* **Supplied material**
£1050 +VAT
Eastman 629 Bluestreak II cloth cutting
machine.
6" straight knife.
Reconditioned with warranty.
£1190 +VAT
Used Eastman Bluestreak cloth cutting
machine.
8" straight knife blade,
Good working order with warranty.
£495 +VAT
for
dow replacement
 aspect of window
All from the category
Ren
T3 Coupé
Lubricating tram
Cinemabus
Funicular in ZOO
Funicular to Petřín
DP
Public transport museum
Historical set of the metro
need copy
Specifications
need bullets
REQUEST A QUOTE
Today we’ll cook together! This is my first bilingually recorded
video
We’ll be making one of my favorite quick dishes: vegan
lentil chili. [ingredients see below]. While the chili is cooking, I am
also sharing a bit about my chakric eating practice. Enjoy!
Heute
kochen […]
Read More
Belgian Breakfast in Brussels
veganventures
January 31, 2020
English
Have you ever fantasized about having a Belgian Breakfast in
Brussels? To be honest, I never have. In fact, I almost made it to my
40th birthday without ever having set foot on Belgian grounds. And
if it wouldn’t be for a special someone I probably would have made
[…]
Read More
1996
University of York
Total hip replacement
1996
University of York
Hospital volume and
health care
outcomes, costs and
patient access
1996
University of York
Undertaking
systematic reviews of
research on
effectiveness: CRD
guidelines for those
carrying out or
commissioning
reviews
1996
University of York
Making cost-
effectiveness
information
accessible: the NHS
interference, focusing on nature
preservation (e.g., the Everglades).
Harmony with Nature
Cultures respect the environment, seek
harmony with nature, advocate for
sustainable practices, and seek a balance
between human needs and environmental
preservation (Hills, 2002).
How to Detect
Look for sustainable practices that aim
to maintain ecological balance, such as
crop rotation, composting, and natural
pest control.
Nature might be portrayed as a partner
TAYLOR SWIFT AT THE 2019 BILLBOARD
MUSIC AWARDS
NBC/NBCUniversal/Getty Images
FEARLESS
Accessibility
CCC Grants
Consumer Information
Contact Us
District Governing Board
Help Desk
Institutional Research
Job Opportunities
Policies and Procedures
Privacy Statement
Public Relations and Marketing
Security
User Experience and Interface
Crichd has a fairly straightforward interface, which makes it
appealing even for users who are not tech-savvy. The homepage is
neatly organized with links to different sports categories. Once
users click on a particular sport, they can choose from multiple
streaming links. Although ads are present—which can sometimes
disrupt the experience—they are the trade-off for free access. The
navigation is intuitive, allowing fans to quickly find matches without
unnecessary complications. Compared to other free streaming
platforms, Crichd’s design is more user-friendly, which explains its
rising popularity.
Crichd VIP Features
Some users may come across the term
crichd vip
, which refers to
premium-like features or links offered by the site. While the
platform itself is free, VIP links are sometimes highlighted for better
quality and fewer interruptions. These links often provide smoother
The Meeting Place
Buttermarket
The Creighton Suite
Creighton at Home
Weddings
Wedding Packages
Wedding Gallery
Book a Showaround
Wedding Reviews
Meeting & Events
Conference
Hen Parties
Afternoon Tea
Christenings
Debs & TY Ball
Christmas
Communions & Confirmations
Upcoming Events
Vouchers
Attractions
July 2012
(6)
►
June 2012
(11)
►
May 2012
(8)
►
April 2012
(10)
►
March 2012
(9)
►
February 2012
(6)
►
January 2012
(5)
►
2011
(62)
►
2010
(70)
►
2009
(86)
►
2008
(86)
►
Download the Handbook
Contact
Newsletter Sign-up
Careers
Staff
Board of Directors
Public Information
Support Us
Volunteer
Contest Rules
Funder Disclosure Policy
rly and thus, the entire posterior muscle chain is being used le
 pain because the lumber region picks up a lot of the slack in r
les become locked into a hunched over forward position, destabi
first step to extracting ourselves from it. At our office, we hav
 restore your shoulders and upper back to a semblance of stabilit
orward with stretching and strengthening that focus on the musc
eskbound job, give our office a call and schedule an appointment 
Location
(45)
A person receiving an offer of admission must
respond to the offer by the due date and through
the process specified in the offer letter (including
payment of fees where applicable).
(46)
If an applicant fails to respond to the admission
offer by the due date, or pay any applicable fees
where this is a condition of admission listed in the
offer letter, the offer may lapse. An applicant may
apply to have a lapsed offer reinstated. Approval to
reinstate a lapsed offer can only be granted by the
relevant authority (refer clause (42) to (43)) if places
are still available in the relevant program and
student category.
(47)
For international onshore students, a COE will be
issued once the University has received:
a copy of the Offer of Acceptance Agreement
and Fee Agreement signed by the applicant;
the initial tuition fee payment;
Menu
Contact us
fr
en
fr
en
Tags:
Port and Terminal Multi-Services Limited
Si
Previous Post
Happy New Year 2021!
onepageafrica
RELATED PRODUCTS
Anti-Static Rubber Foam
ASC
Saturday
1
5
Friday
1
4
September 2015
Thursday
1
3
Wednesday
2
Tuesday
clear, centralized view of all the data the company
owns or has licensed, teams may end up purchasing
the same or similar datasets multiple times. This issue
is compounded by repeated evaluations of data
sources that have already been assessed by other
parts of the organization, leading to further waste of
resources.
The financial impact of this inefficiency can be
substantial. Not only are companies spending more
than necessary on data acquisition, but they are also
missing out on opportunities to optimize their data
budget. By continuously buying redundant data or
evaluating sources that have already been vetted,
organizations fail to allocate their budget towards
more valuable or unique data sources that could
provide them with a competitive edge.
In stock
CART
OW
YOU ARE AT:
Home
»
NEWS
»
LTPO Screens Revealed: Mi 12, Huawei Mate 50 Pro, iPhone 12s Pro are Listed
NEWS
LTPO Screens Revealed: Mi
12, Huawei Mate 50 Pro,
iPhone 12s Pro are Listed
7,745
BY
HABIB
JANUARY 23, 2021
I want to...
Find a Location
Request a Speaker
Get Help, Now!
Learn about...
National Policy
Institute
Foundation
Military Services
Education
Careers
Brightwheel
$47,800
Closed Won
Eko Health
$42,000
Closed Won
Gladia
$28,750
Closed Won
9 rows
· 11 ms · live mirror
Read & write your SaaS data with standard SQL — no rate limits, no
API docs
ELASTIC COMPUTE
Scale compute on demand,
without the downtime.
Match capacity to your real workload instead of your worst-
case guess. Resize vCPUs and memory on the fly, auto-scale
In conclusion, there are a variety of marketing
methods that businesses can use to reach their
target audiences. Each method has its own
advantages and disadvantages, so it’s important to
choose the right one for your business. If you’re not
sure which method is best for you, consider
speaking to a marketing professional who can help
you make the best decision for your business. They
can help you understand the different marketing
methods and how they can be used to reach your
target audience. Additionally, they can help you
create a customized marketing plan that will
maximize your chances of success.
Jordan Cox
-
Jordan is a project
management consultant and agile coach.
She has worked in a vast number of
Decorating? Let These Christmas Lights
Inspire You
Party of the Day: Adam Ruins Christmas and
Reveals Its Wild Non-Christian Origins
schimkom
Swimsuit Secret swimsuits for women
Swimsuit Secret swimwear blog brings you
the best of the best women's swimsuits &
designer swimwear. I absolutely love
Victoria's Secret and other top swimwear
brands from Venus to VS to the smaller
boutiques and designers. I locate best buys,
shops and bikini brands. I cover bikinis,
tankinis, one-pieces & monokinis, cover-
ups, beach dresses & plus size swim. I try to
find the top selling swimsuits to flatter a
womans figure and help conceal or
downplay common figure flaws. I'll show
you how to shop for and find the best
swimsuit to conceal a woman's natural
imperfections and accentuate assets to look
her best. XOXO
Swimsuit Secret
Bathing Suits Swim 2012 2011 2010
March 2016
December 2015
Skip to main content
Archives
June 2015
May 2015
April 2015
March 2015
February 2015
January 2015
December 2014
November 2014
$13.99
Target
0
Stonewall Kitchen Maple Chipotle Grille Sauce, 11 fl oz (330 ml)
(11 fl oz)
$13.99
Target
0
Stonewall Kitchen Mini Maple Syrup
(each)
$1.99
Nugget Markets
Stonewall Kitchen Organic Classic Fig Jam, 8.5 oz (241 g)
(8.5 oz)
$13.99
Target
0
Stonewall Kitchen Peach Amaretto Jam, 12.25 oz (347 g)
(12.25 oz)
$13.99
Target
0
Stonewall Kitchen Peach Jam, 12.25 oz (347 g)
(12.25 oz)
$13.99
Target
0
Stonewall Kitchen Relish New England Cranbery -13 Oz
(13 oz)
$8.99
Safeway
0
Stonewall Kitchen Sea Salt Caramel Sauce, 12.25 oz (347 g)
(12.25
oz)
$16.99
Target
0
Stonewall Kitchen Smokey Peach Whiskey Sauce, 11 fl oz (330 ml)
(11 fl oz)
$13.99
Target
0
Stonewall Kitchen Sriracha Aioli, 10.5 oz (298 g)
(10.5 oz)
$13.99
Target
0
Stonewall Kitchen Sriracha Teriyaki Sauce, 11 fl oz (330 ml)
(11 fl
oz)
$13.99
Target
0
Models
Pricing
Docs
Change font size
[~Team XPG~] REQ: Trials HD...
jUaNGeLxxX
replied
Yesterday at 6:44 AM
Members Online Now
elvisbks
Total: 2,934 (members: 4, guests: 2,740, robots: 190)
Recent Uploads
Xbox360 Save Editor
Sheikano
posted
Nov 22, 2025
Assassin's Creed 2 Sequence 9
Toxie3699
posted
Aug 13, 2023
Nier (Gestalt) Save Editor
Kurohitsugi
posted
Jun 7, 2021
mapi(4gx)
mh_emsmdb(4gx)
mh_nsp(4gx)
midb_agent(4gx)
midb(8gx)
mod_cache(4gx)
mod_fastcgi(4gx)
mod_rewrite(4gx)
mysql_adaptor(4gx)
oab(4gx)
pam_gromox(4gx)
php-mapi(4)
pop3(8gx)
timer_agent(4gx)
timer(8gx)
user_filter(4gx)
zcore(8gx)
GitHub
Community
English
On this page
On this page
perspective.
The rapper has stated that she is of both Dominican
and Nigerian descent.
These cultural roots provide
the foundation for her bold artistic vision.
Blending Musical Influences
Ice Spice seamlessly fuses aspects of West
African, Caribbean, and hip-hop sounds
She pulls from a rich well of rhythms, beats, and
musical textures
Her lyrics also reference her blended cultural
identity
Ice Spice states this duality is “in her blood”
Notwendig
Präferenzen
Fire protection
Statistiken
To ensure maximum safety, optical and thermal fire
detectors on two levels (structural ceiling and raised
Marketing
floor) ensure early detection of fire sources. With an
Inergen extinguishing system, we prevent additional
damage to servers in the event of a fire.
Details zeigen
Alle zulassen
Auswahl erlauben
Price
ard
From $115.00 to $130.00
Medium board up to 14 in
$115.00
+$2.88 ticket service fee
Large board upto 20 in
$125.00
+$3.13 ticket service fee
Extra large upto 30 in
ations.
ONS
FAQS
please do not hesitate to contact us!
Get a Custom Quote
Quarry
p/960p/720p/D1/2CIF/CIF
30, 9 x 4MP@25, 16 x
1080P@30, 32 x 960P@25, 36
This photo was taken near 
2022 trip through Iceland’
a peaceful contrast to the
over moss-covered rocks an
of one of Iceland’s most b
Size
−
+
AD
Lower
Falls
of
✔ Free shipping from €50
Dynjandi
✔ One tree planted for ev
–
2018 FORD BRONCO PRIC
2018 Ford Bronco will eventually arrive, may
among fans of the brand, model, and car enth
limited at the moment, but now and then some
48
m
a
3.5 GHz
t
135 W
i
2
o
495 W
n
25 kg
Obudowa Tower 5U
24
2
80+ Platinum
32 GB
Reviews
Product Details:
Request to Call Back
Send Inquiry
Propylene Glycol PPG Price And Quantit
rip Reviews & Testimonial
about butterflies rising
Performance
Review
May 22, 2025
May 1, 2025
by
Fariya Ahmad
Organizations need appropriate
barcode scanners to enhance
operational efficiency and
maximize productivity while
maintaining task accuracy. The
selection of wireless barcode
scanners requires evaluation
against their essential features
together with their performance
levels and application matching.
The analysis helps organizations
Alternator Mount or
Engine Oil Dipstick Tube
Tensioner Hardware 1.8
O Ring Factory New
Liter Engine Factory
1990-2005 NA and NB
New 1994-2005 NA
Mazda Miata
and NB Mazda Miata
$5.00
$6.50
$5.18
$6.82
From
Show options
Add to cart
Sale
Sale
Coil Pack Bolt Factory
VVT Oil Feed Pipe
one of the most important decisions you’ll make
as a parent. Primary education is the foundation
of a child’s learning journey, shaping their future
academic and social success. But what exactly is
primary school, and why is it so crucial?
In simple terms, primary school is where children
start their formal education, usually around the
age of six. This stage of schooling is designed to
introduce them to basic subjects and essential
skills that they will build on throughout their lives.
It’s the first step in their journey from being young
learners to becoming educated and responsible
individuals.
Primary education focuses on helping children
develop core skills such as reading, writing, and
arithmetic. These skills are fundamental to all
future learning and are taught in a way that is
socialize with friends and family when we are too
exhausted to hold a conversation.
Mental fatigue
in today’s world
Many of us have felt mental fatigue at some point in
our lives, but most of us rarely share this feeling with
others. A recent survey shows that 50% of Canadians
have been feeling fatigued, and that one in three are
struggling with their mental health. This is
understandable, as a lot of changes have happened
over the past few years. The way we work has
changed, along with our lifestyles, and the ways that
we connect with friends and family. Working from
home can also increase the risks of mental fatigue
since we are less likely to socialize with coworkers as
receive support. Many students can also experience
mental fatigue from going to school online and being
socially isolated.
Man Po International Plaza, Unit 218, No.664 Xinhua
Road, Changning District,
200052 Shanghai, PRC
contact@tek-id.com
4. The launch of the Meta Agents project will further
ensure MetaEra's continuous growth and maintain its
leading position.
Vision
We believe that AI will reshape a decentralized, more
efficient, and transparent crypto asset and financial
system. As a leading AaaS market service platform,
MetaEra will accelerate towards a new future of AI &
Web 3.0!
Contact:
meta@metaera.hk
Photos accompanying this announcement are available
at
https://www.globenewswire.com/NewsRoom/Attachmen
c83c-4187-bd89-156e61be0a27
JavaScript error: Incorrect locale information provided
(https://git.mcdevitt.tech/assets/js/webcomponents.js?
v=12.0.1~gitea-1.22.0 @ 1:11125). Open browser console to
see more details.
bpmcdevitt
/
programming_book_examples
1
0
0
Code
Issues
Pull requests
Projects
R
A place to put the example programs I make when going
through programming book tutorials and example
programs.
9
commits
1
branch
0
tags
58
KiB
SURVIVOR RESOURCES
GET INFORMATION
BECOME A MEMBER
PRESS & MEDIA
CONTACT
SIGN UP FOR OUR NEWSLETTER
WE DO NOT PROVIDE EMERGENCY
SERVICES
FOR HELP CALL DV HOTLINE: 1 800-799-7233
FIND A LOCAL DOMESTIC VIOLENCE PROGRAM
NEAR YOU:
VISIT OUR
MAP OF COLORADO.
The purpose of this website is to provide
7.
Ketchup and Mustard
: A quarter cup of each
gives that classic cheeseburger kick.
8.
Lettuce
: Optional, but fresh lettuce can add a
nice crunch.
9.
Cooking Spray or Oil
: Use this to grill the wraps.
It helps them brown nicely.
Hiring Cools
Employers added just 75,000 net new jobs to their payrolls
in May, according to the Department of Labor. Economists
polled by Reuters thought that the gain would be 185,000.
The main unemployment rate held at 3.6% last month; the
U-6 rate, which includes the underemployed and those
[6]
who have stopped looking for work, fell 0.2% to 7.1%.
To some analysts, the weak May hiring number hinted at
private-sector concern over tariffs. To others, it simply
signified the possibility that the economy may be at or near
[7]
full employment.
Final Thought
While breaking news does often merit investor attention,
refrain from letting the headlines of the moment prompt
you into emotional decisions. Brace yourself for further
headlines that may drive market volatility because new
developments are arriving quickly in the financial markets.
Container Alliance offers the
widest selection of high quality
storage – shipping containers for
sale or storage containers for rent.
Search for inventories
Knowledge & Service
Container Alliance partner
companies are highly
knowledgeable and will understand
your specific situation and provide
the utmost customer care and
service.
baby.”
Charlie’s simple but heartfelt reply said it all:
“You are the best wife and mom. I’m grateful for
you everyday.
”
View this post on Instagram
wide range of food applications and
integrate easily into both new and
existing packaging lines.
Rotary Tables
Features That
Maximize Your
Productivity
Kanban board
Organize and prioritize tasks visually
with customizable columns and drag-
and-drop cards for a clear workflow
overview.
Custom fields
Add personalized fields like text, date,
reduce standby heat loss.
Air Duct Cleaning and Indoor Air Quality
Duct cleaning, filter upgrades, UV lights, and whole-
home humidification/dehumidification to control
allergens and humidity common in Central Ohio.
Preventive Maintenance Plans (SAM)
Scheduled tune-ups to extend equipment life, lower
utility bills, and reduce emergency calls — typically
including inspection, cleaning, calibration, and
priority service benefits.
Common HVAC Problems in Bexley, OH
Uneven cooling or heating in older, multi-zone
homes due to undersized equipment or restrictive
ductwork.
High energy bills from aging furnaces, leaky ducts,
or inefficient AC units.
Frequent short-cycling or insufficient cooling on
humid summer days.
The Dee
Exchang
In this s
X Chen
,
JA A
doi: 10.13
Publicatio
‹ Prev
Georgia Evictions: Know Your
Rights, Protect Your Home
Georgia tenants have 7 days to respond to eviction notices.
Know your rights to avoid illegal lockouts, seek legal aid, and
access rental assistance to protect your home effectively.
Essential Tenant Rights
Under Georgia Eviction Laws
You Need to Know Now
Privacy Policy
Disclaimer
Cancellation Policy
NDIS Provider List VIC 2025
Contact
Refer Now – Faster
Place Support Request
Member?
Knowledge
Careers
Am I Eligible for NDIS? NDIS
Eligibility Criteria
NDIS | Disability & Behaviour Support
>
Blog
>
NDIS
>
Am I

* **Work task**
The number alone is wanted: how many lines of the records above include the string "further".

* **Response to this task**
3